◆ Task requirements
Scan the material below for the string "premium". Report every line that has it.

◆ Data extracts
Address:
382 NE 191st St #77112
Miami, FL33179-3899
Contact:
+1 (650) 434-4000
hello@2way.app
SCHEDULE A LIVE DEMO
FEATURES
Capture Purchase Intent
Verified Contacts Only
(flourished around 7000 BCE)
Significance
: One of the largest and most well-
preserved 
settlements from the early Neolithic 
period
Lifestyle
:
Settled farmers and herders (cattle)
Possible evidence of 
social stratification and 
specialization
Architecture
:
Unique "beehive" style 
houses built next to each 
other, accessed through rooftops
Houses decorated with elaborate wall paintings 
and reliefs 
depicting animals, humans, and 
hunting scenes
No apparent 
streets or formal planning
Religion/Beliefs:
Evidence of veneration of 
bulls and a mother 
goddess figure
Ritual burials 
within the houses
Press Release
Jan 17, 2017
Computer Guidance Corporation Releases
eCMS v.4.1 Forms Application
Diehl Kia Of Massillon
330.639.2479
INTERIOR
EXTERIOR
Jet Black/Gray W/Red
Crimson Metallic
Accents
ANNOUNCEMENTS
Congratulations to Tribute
--
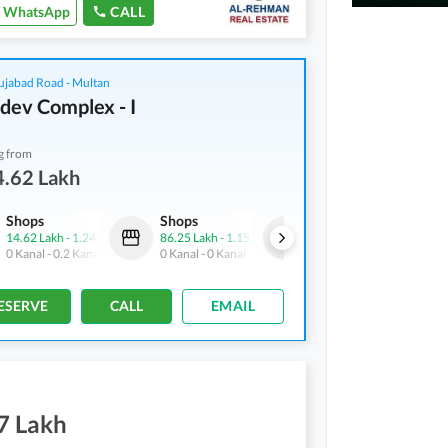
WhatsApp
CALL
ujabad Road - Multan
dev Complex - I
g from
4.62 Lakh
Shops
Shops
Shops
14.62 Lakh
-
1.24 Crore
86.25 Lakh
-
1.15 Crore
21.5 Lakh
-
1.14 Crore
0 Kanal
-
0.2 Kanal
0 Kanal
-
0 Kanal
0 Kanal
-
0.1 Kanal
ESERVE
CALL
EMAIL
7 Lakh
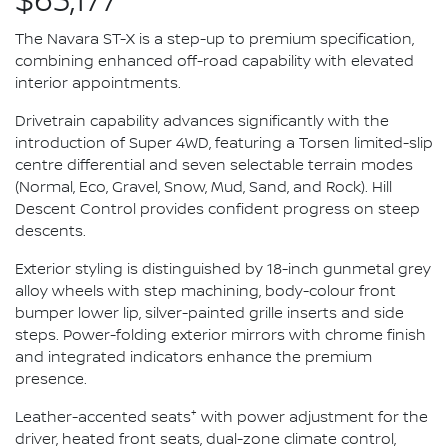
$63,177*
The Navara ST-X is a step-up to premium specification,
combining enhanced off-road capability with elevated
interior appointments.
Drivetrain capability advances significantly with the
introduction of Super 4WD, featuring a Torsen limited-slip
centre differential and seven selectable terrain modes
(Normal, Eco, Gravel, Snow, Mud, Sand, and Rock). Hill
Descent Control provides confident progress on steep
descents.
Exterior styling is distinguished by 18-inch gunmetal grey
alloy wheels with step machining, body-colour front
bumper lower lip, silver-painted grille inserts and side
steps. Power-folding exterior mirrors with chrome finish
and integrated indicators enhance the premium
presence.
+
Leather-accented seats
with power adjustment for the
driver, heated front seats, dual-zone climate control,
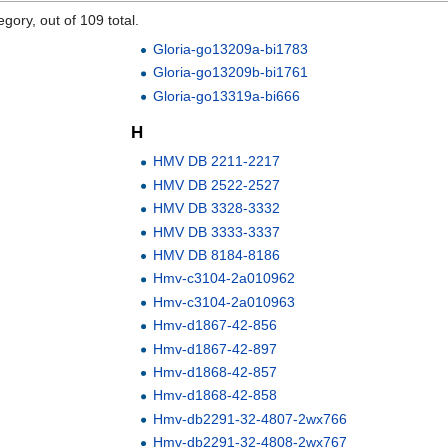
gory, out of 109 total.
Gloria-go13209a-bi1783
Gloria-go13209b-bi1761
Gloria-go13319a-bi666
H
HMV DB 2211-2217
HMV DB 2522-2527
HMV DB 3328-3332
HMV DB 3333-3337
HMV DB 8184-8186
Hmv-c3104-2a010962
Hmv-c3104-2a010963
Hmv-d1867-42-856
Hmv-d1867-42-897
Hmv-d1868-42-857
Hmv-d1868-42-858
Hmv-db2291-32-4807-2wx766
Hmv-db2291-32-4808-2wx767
==
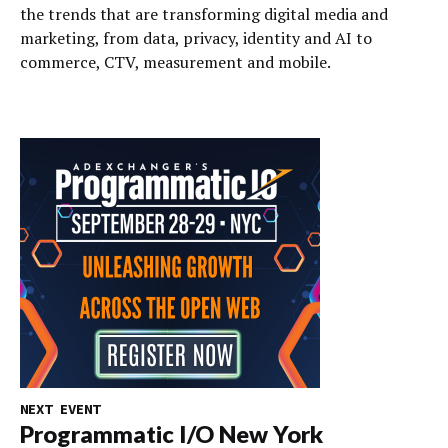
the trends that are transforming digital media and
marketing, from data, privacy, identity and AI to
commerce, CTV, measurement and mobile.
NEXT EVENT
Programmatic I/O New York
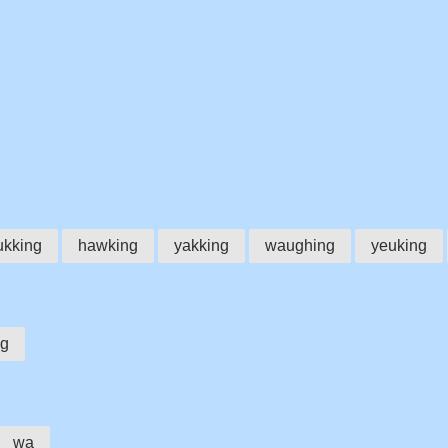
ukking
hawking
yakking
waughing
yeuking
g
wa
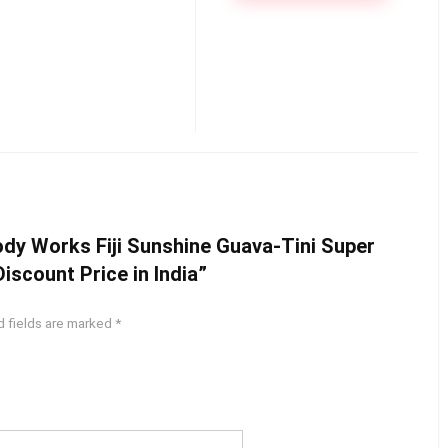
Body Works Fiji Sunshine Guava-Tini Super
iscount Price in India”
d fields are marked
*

◆ Written answer
The Navara ST-X is a step-up to premium specification,
and integrated indicators enhance the premium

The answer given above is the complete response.